BEGIN Data to use

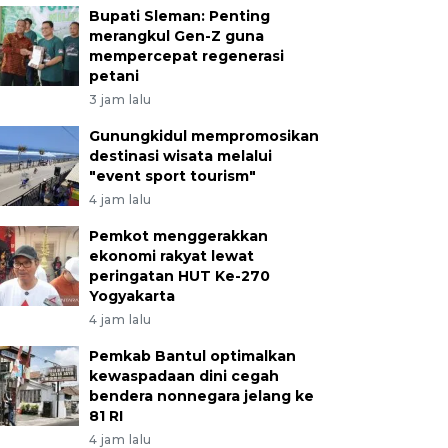
Bupati Sleman: Penting
merangkul Gen-Z guna
mempercepat regenerasi
petani
3 jam lalu
Gunungkidul mempromosikan
destinasi wisata melalui
"event sport tourism"
4 jam lalu
Pemkot menggerakkan
ekonomi rakyat lewat
peringatan HUT Ke-270
Yogyakarta
4 jam lalu
Pemkab Bantul optimalkan
kewaspadaan dini cegah
bendera nonnegara jelang ke
81 RI
4 jam lalu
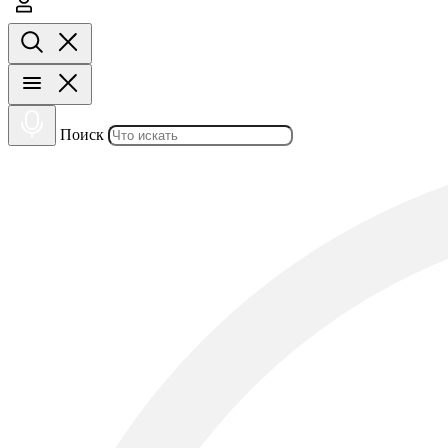
Поиск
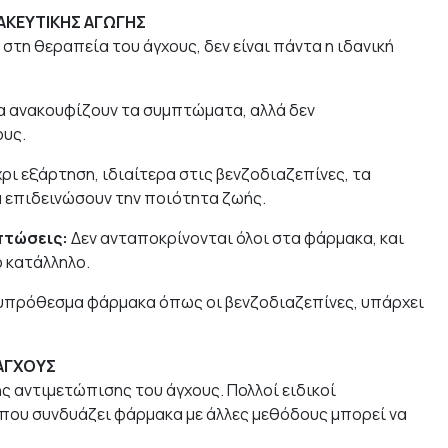
ΑΚΕΥΤΙΚΗΣ ΑΓΩΓΗΣ
στη θεραπεία του άγχους, δεν είναι πάντα η ιδανική
 ανακουφίζουν τα συμπτώματα, αλλά δεν
ους.
ι εξάρτηση, ιδιαίτερα στις βενζοδιαζεπίνες, τα
 επιδεινώσουν την ποιότητα ζωής.
πτώσεις:
Δεν ανταποκρίνονται όλοι στα φάρμακα, και
ο κατάλληλο.
χυπρόθεσμα φάρμακα όπως οι βενζοδιαζεπίνες, υπάρχει
 ΑΓΧΟΥΣ
ης αντιμετώπισης του άγχους. Πολλοί ειδικοί
 που συνδυάζει φάρμακα με άλλες μεθόδους μπορεί να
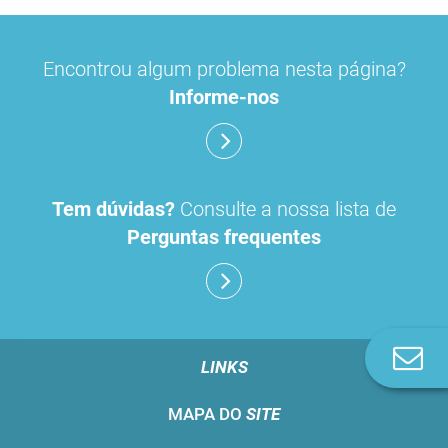
Encontrou algum problema nesta página?
Informe-nos
Tem dúvidas?
Consulte a nossa lista de
Perguntas frequentes
Co
LINKS
n
MAPA DO
SITE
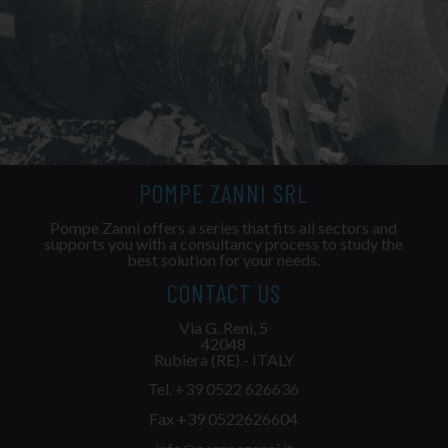
POMPE ZANNI SRL
Pompe Zanni offers a series that fits all sectors and
supports you with a consultancy process to study the
best solution for your needs.
CONTACT US
Via G. Reni, 5
42048
Rubiera (RE) - ITALY
Tel.
+39 0522 626636
Fax +39 0522626604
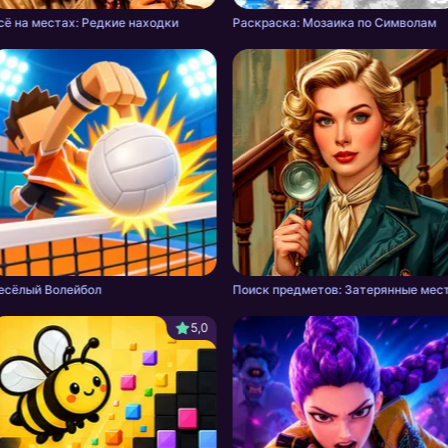
сё на местах: Редкие находки
Раскраска: Мозаика по Символам
есёлый Волейбол
Поиск предметов: Затерянные мес
5,0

END Data to use

What is needed: Repeat the material above in full and exactly, omitting the pictures.

The completed task:
Bupati Sleman: Penting
merangkul Gen-Z guna
mempercepat regenerasi
petani
3 jam lalu
Gunungkidul mempromosikan
destinasi wisata melalui
"event sport tourism"
4 jam lalu
Pemkot menggerakkan
ekonomi rakyat lewat
peringatan HUT Ke-270
Yogyakarta
4 jam lalu
Pemkab Bantul optimalkan
kewaspadaan dini cegah
bendera nonnegara jelang ke
81 RI
4 jam lalu
Поиск
ΑΚΕΥΤΙΚΗΣ ΑΓΩΓΗΣ
στη θεραπεία του άγχους, δεν είναι πάντα η ιδανική
 ανακουφίζουν τα συμπτώματα, αλλά δεν
ους.
ι εξάρτηση, ιδιαίτερα στις βενζοδιαζεπίνες, τα
 επιδεινώσουν την ποιότητα ζωής.
πτώσεις:
Δεν ανταποκρίνονται όλοι στα φάρμακα, και
ο κατάλληλο.
χυπρόθεσμα φάρμακα όπως οι βενζοδιαζεπίνες, υπάρχει
 ΑΓΧΟΥΣ
ης αντιμετώπισης του άγχους. Πολλοί ειδικοί
 που συνδυάζει φάρμακα με άλλες μεθόδους μπορεί να
Encontrou algum problema nesta página?
Informe-nos
Tem dúvidas?
Consulte a nossa lista de
Perguntas frequentes
Co
LINKS
n
MAPA DO
SITE
POMPE ZANNI SRL
Pompe Zanni offers a series that fits all sectors and
supports you with a consultancy process to study the
best solution for your needs.
CONTACT US
Via G. Reni, 5
42048
Rubiera (RE) - ITALY
Tel.
+39 0522 626636
Fax +39 0522626604
сё на местах: Редкие находки
Раскраска: Мозаика по Символам
есёлый Волейбол
Поиск предметов: Затерянные мес
5,0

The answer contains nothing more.